Le charpentier bois conçoit, assemble et pose des structures complètes en bois massif, lamellé-collé ou CLT.

• Diagnostiqueur énergie : indispensable pour établir l’empreinte environnementale d’un bâtiment, le diagnostiqueur énergie réalise les audits énergétiques, les diagnostics Performance Environnemental (DPE), les contrôles thermiques et identifie les pistes d’amélioration.

Les grands chantiers immobiliers en région

Défi environnemental national, l’enjeu bas-carbone dans le bâtiment touche l’ensemble des régions. Des initiatives de constructions neuves et innovantes fleurissent notamment dans la Marne et l’Aube.

Le promoteur immobilier rémois D2M participe à la réalisation de constructions de parcs commerciaux neufs, de résidences et de réhabilitations de vieux immeubles.

Son dernier projet ? L’Open Park à Cormontreuil, un centre commercial innovant doté d’une toiture végétalisée et d’espaces verts. Située à Troyes, l’entreprise industrielle AUBOIS se spécialise dans la fabrication hors site à très faible empreinte carbone. L’entreprise a travaillé sur le projet d’école internationale labellisée Passivhaus.

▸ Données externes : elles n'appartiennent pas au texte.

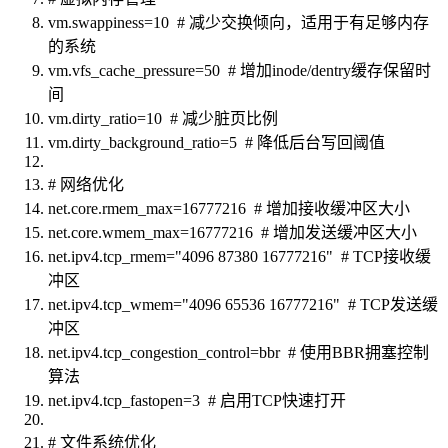
vm.swappiness=10 # 减少交换倾向，适用于有足够内存
的系统
vm.vfs_cache_pressure=50 # 增加inode/dentry缓存保留时
间
vm.dirty_ratio=10 # 减少脏页比例
vm.dirty_background_ratio=5 # 降低后台写回阈值
# 网络优化
net.core.rmem_max=16777216 # 增加接收缓冲区大小
net.core.wmem_max=16777216 # 增加发送缓冲区大小
net.ipv4.tcp_rmem="4096 87380 16777216" # TCP接收缓
冲区
net.ipv4.tcp_wmem="4096 65536 16777216" # TCP发送缓
冲区
net.ipv4.tcp_congestion_control=bbr # 使用BBR拥塞控制
算法
net.ipv4.tcp_fastopen=3 # 启用TCP快速打开
# 文件系统优化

Son point fort ? La structure a été totalement conçue en bois, associée à une enveloppe isolée en paille.

Comment se former aux nouvelles filières du BTP ?

Face aux évolutions du secteur, les parcours de formation se sont aussi mis au goût du jour.

Plusieurs itinéraires sont proposés, dès la 2nde : CAP : spécialités Maçon, Charpentier bois, Électricien, Constructeur bois. Bac Pro : Technicien du bâtiment, Intervention sur le patrimoine bâti, Constructeur bois / Menuiserie aluminiumverre. Titres professionnels Façadier ITE ou Chef de chantier (via les organismes GRETA, AFPA). CQP Bois & Construction durable. BTS Bâtiment ou Génie CivilConstruction durable. BUT Génie civil - parcours Construction Durable. À l’université : licences professionnelles énergie, thermique et performance des bâtiments. Écoles d’ingénieurs (INSA, ENTPE, Écoles du bois comme l’ENSTIB).

En marge des formations diplômantes, certaines certifications professionnelles sont obligatoires pour intervenir sur les chantiers d’efficacité énergétique comme le label RGE (Reconnu Garant de l’Environnement), les certifications BBC, Passivhaus ou encore Diagnostiqueur immobilier.